FWIW, in these tests I have 4 NVMe cards split into 4 OSDs each, so your
setup with 32 OSDs on SSD probably has more raw randread throughput
potential than mine does.
Mark
On 09/21/2016 02:27 PM, Somnath Roy wrote:
We have the following data from our lab which is all SSD setup and since yours is with NvMe , the result should be much superior than ours unless you are cpu saturated at the OSD hosts.
Setup :
-------
3 pools, 1024 PGs/pool
One 2TB rbd image per pool , 3 physical clients running single fio/client with very high QD/jobs.
16 OSDs each with 4TB.
Two OSD hosts with 48 cpu cores each.
Replication : 2
Result :
-------
4K RR ~*374K IOPs*. With simple.
I think we are using 25 shards per OSD and 2 threads/shard.
If you are not cpu saturated, try with increased shards and it should give you better 4K RR results. We need to see aync is able to give similar throughput at that level or not.
I will also try measuring if I am able to squeeze some time out of my BlueStore activities :-)
Thanks & Regards
Somnath
-----Original Message-----
From: Mark Nelson [mailto:mnelson@xxxxxxxxxx]
Sent: Wednesday, September 21, 2016 12:11 PM
To: Somnath Roy; ceph-devel
Subject: Re: async messenger random read performance on NVMe
Yes to multiple physical clients (2 fio processes per client using librbd with io depth = 32 each). No to increased OSD shards, this is just default. Can you explain a bit more why Simple should go faster with a similar config? Did you mean async? I'm going to try to dig in with perf and see how they compare. I wish I had a better way to profile lock contention rather than poorman's profiling via gdb. I suppose lttng is the answer.
Mark
On 09/21/2016 02:02 PM, Somnath Roy wrote:
Mark,
Are you trying with multiple physical clients and with increased OSD shards?
Simple should go way more with the similar config for 4K RR based on the result we were getting earlier unless your cpu is getting saturated at the OSD nodes.
Thanks & Regards
Somnath
-----Original Message-----
From: ceph-devel-owner@xxxxxxxxxxxxxxx
[mailto:ceph-devel-owner@xxxxxxxxxxxxxxx] On Behalf Of Mark Nelson
Sent: Wednesday, September 21, 2016 11:50 AM
To: ceph-devel
Subject: async messenger random read performance on NVMe
Recently in master we made async messenger default.

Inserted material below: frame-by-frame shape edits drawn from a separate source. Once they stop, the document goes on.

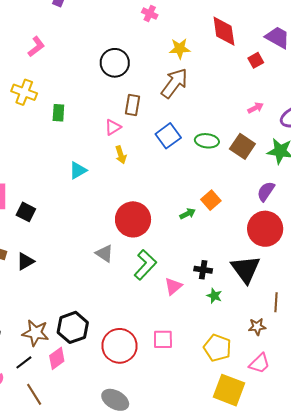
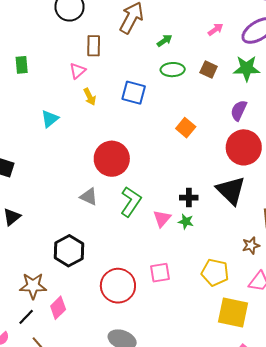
blue square: (168, 136) -> (134, 93), moved, turned -30
brown square: (242, 146) -> (209, 70), size x0.7
green arrow: (188, 214) -> (165, 41), moved
green star: (214, 296) -> (186, 222), moved
black hexagon: (73, 327) -> (69, 251), moved

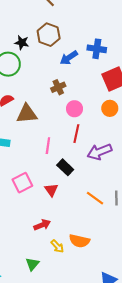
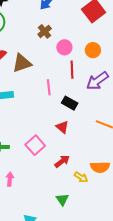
orange circle: (110, 108) -> (93, 50), moved
pink square: (22, 183) -> (35, 145), moved

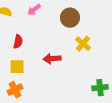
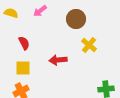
red semicircle: (18, 42) -> (24, 43), turned -40

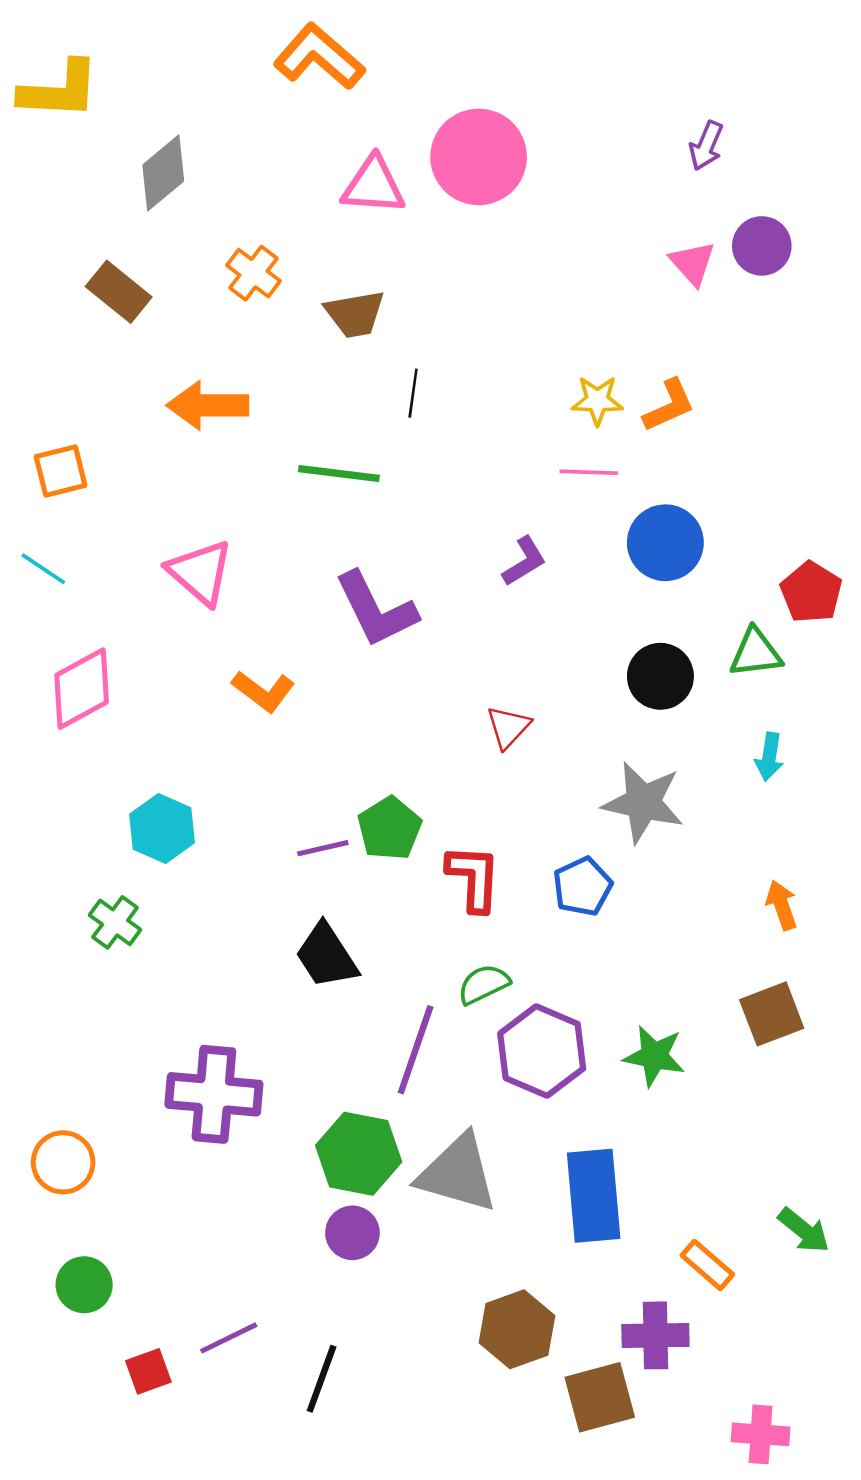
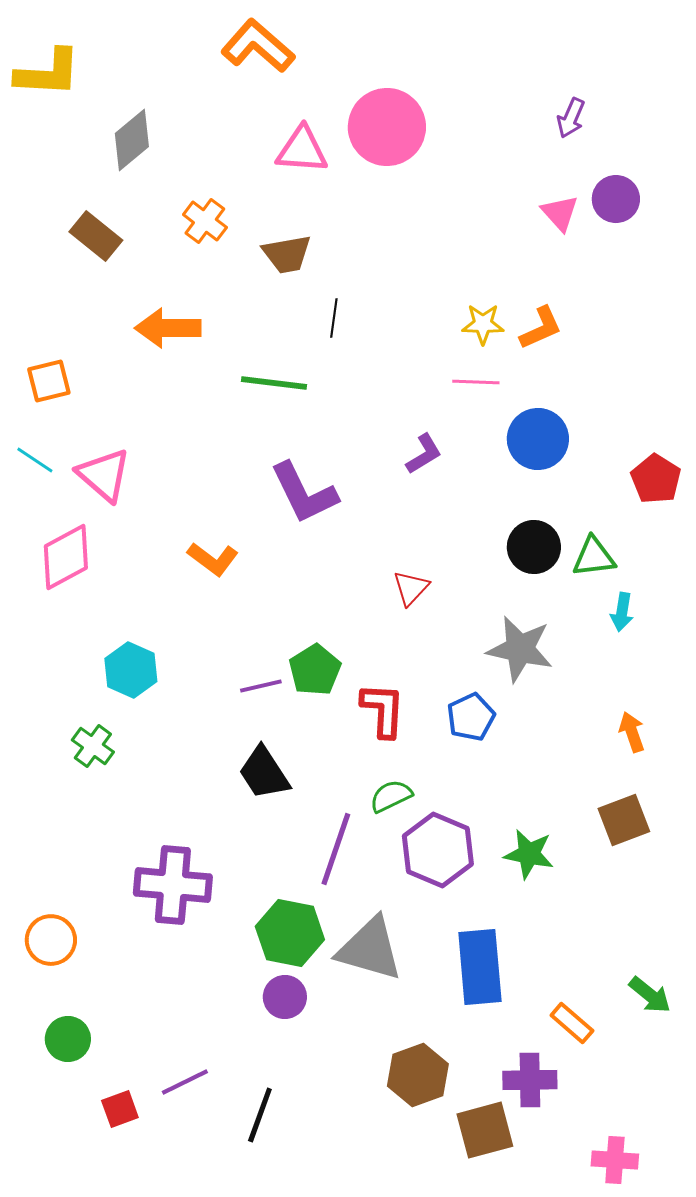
pink triangle: (200, 572) -> (104, 475), moved
green triangle: (756, 653) -> (594, 557), moved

After doing a bunch of bisection, it turns out that this caused a fairly dramatic decrease in bluestore random read performance. This is on a cluster with fairly fast NVMe cards, 16 OSDs across 4 OSD hosts. There are 8 fio client processes with 32 concurrent threads each.
Ceph master using bluestore
Parameters tweaked:
ms_async_send_inline
ms_async_op_threads
ms_async_max_op_threads
simple: 168K IOPS
send_inline: true
async 3/5 threads: 111K IOPS
async 4/8 threads: 125K IOPS
async 8/16 threads: 128K IOPS
async 16/32 threads: 128K IOPS
async 24/48 threads: 128K IOPS
async 25/50 threads: segfault
async 26/52 threads: segfault
async 32/64 threads: segfault
send_inline: false
async 3/5 threads: 153K IOPS
async 4/8 threads: 153K IOPS
async 8/16 threads: 152K IOPS
So definitely setting send_inline to false helps pretty dramatically, though we're still a little slower for small random reads than simple messenger. Haomai, regarding the segfaults, I took a quick look with gdb at the core file but didn't see anything immediately obvious. It might be worth seeing if you can reproduce.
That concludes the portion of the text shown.